Unless, of course, you start using standardized form templates and scantron input sheets to fill out standard paperwork like I requested.

Or create some sort of universal electronics standard that determines what information should be on each of our drivers licenses. (Good luck with that, have fun with the 9th amendment, lol)

You know our government doesn't require you to carry any form of identification at all? I mean, cops would be VERY mad if you had no ID, but they would still have to process you and it would be a headache for everyone involved.

First off, when you are brought in, they will have to fingerprint you. If you don't have a drivers license and have never been fingerprinted, they will be forced to ask your name and country of origin.
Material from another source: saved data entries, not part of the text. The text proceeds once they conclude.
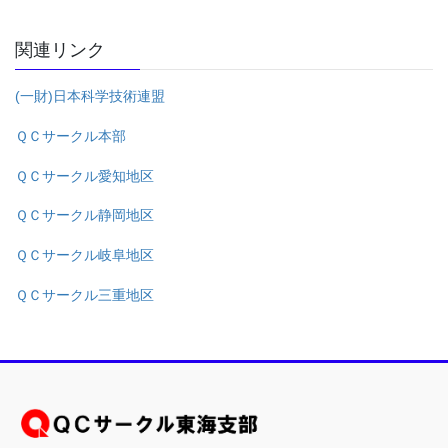
関連リンク
(一財)日本科学技術連盟
ＱＣサークル本部
ＱＣサークル愛知地区
ＱＣサークル静岡地区
ＱＣサークル岐阜地区
ＱＣサークル三重地区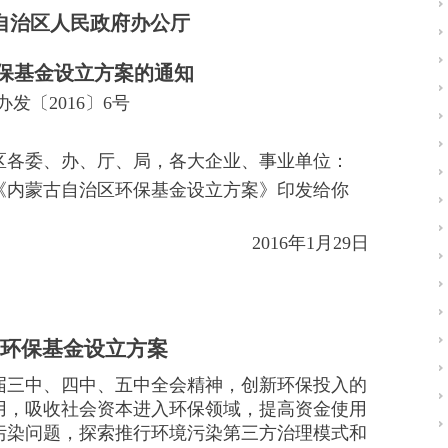
自治区人民政府办公厅
保基金设立方案的通知
办发〔2016〕6号
区各委、办、厅、局，各大企业、事业单位：
内蒙古自治区环保基金设立方案》印发给你
2016年1月29日
环保基金设立方案
三中、四中、五中全会精神，创新环保投入的
用，吸收社会资本进入环保领域，提高资金使用
污染问题，探索推行环境污染第三方治理模式和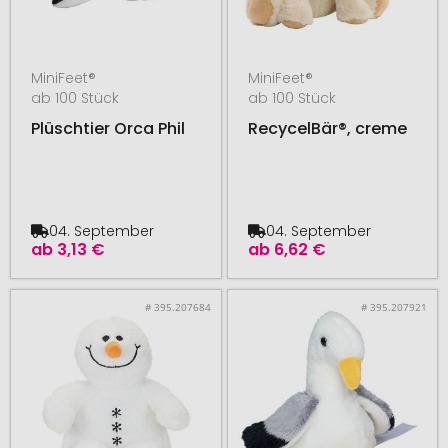
MiniFeet®
MiniFeet®
ab 100 Stück
ab 100 Stück
Plüschtier Orca Phil
RecycelBär®, creme
04. September
04. September
ab
3,13 €
ab
6,62 €
# 395.207684
# 395.207921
If you can't provide a country of origin, they have to determine if you are mentally deficient or if you are from another country.

Could you imagine if somebody went public with an AYYLMOA? Like if somebody tried to have them deported?

I don't mean like coneheads, i mean a full on Grey.

sorry, i'm a little stoned.

Combat Lesbian Operators Liscense?
Presenting duty rosters instead of campaign medals?
License to ballbust?

Form A
Template 0000
Name and Address

Form A
Template 0000
"Name and Address"

I feel like i am celebrating my own genius with some Jerkins and a box of tissues. C'mon! Somebody assent, contribute, or disagree

Your idea requires the government to specify targets and standards for the work being funded. Can you name a single IT project they've successfully done that?

Maybe you should kick it up to the UN?

Why settle for a national standard when you can have a global one?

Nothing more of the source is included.